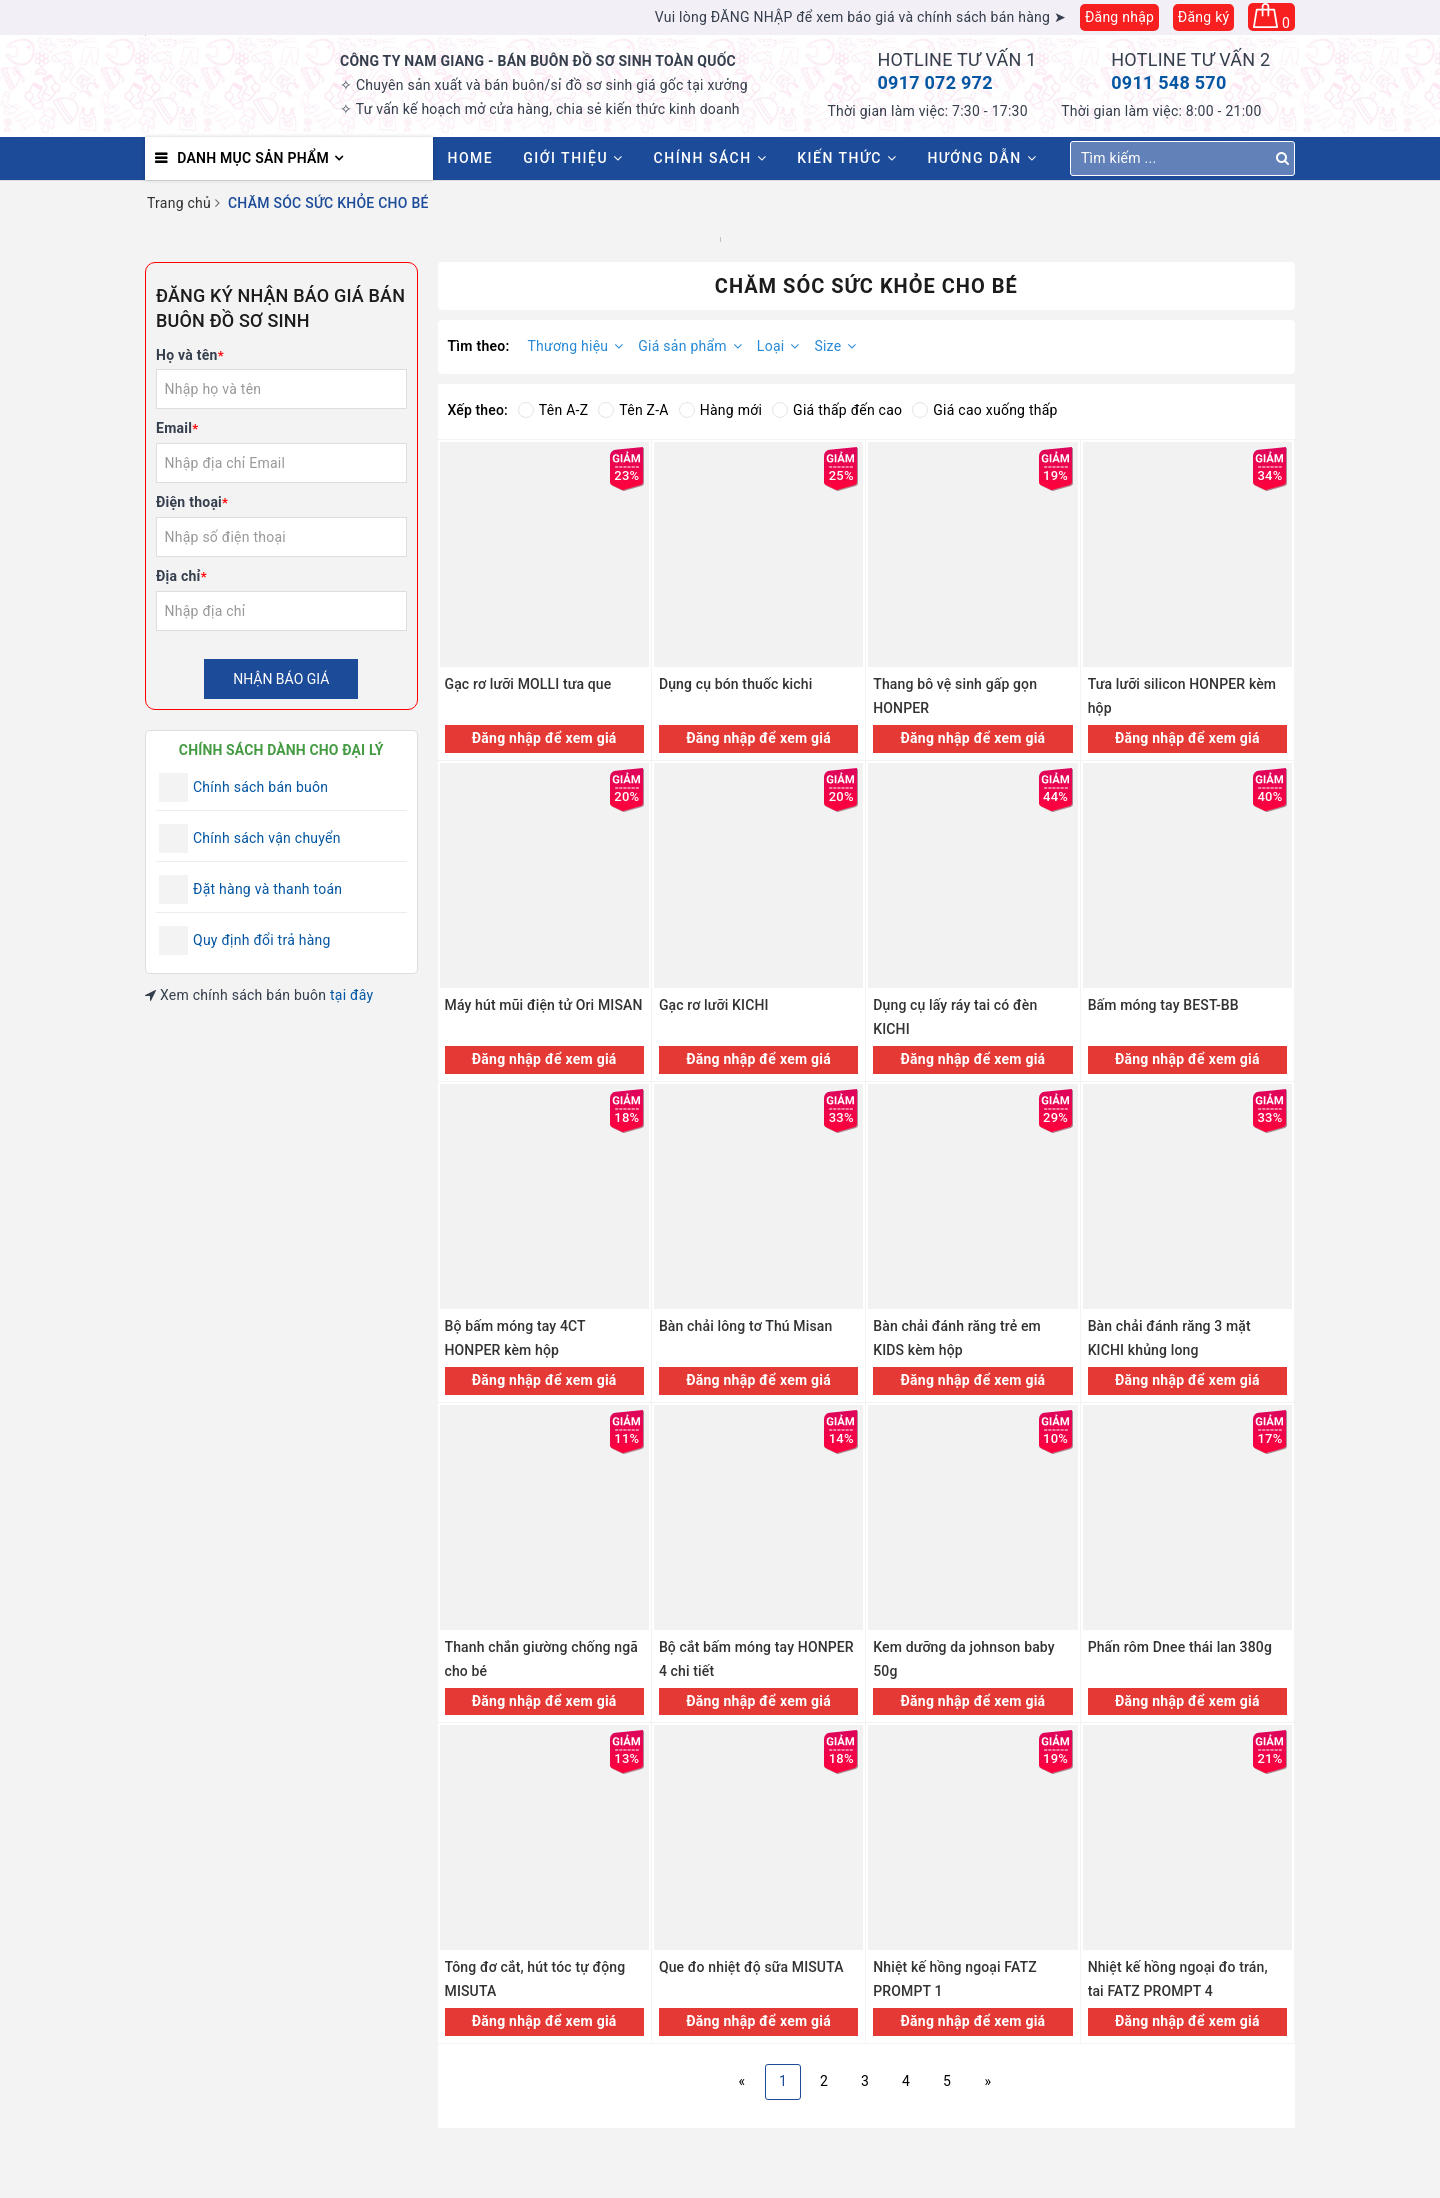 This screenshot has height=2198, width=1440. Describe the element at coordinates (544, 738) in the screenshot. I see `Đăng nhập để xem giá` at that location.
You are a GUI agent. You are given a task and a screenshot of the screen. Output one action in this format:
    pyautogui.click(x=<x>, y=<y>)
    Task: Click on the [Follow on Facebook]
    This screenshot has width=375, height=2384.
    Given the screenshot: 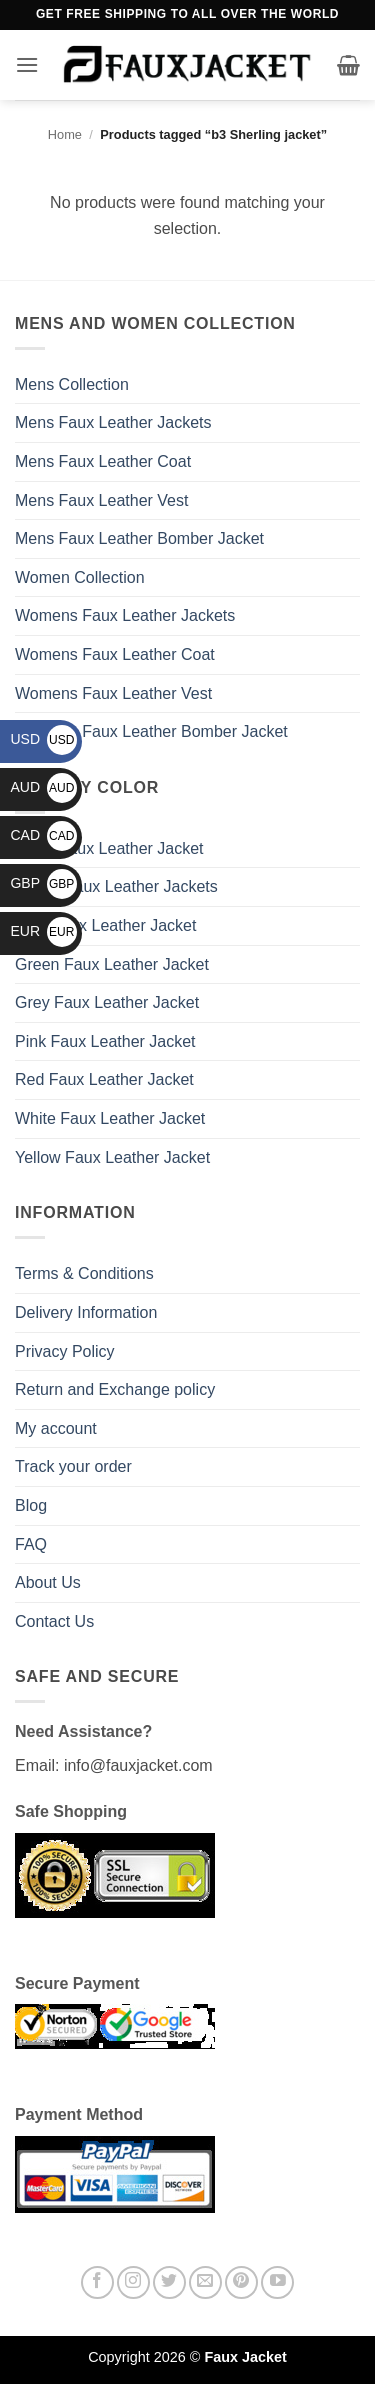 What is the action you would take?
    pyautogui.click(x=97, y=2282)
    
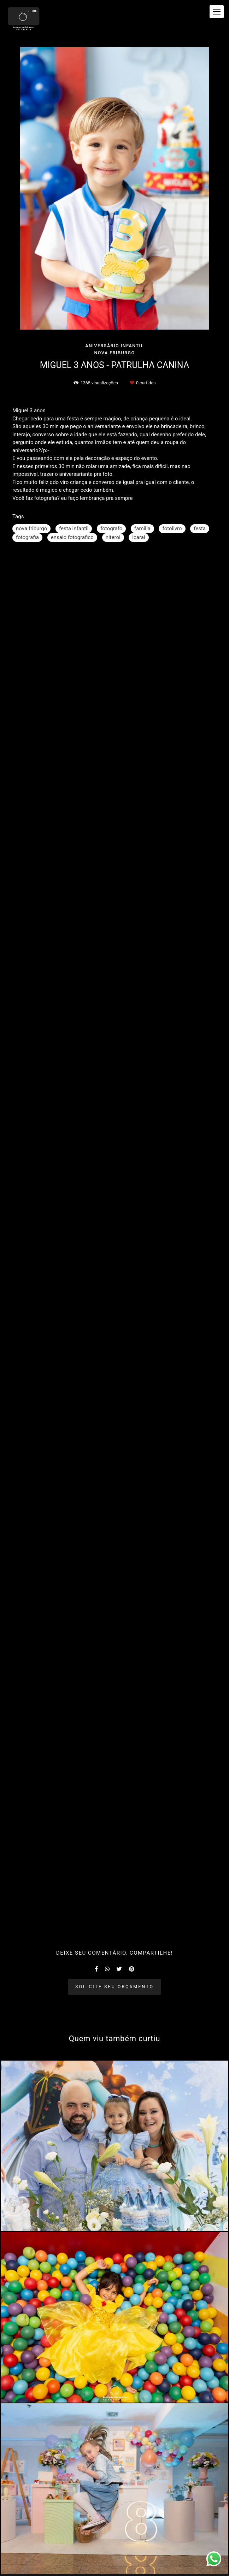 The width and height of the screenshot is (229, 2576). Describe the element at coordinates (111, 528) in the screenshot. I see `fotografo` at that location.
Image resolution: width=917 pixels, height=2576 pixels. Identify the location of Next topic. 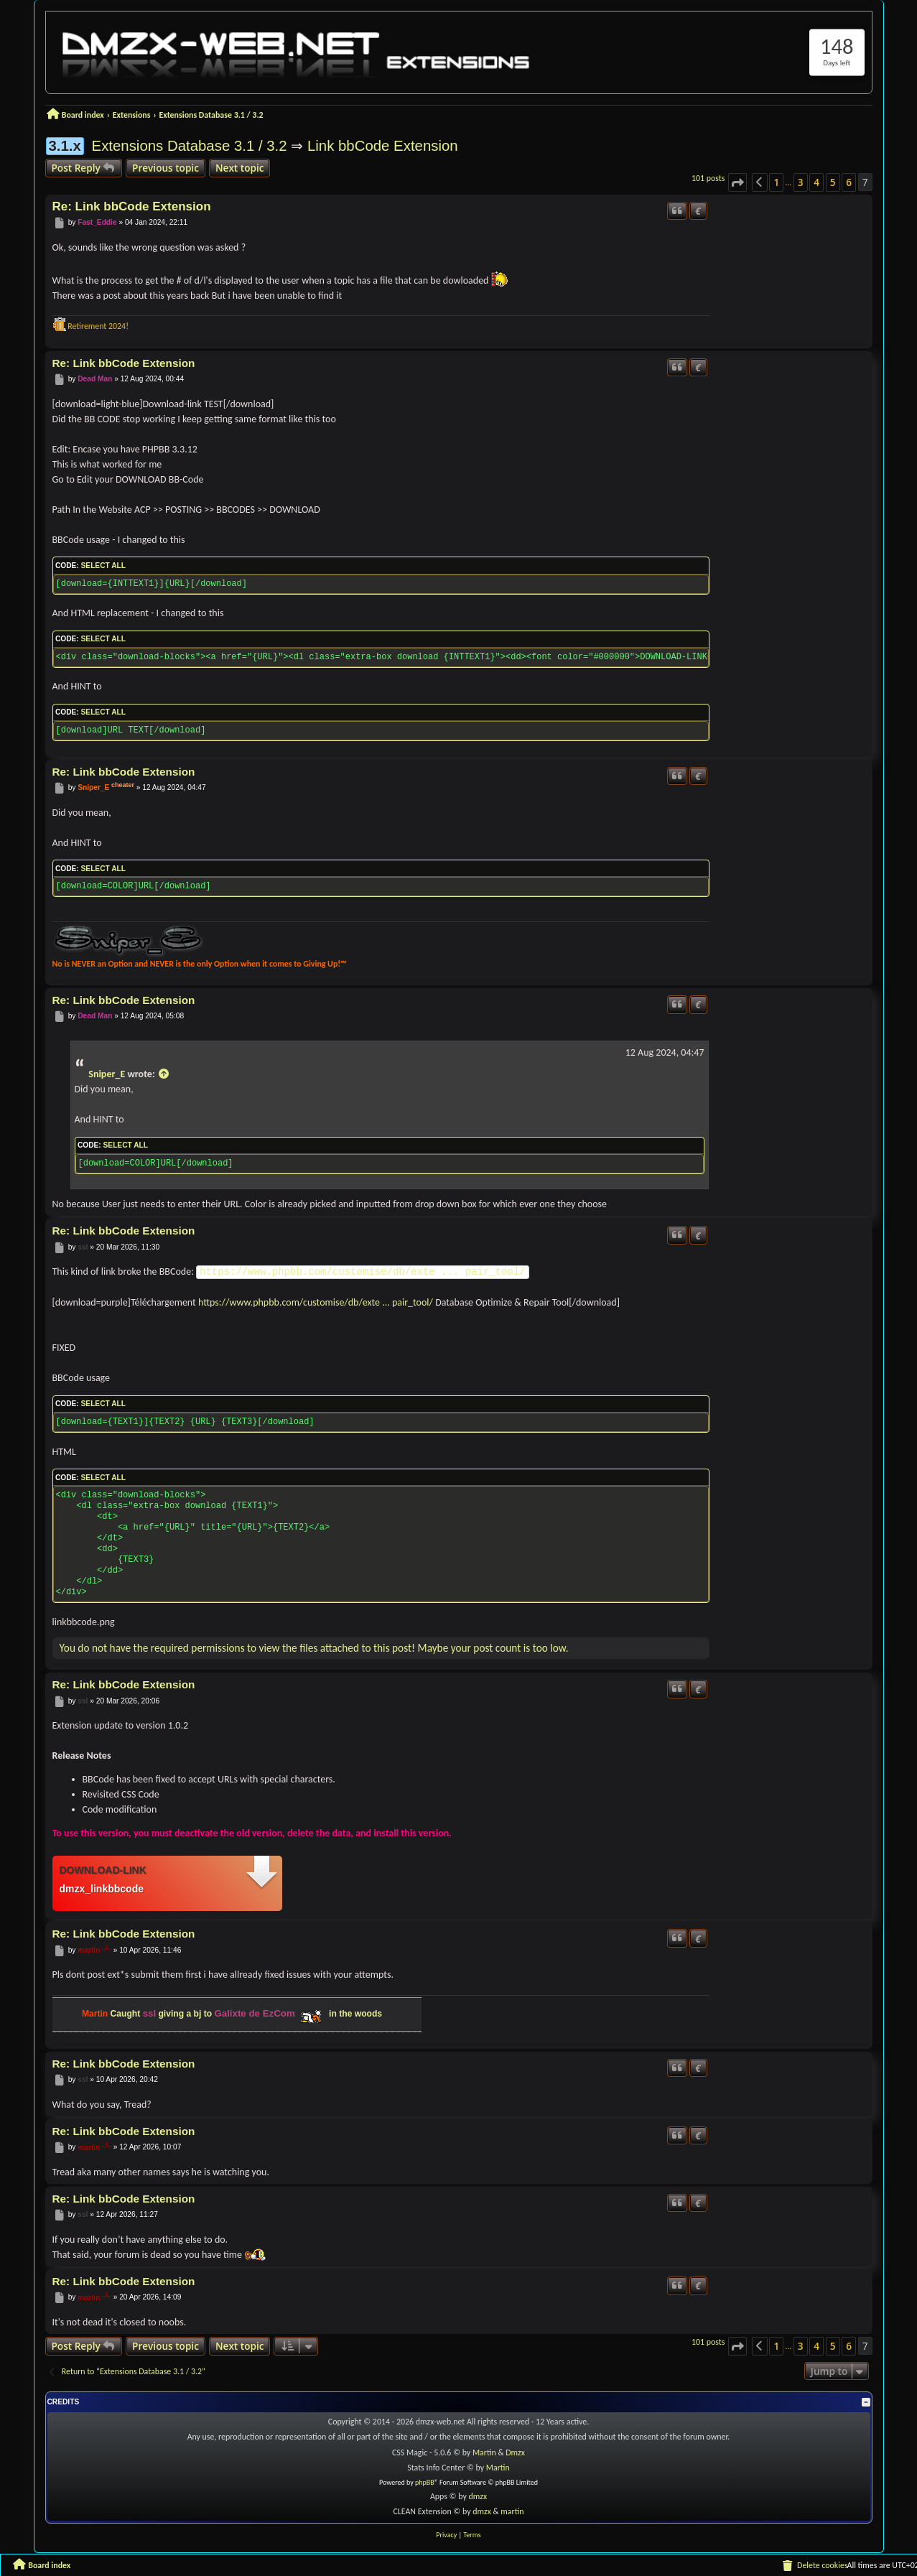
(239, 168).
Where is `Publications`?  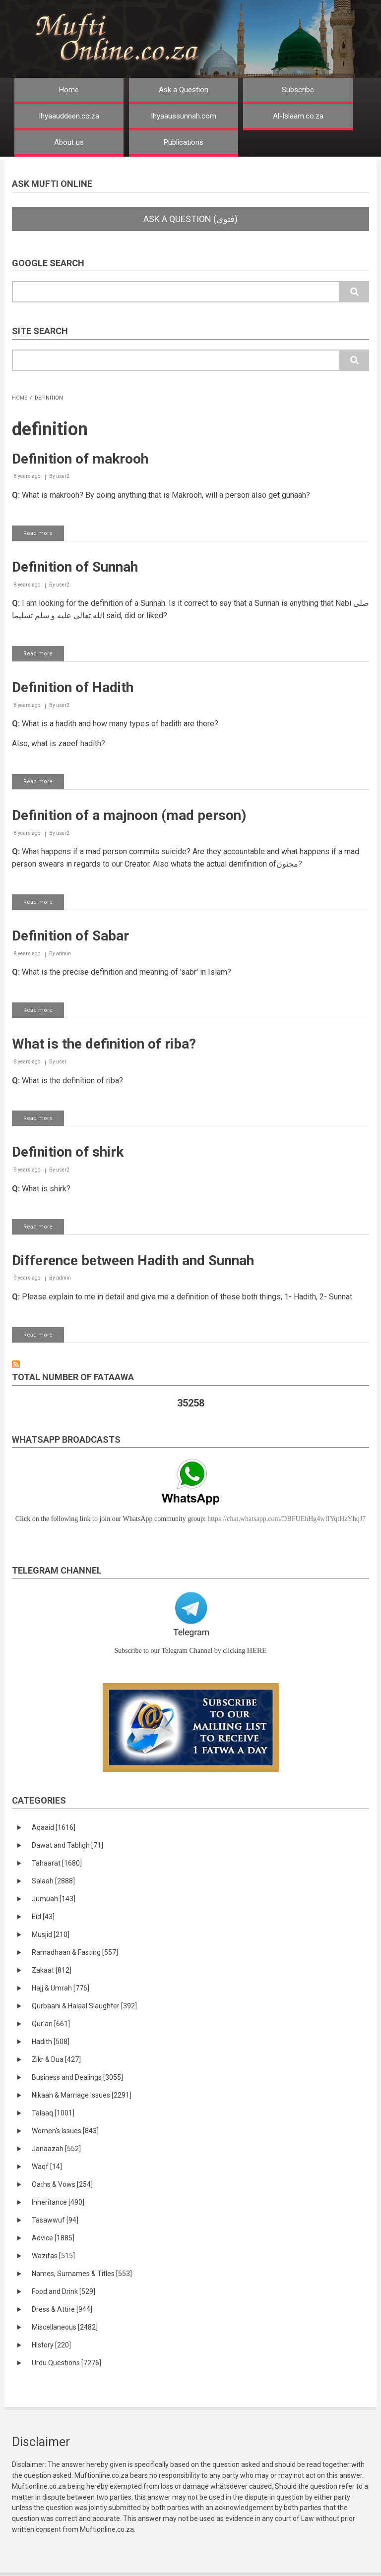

■ **WHAT TO PRODUCE**
Would you please copy, exactly and only, the lines from the one with "Image resolution: width=917" through the end of the entries above, skipping every picture?

■ **RESPONSE TO THIS EXERCISE**
Image resolution: width=917 pixels, height=2576 pixels. Identify the location of Next topic. 
(239, 168).
Where is `Publications`?  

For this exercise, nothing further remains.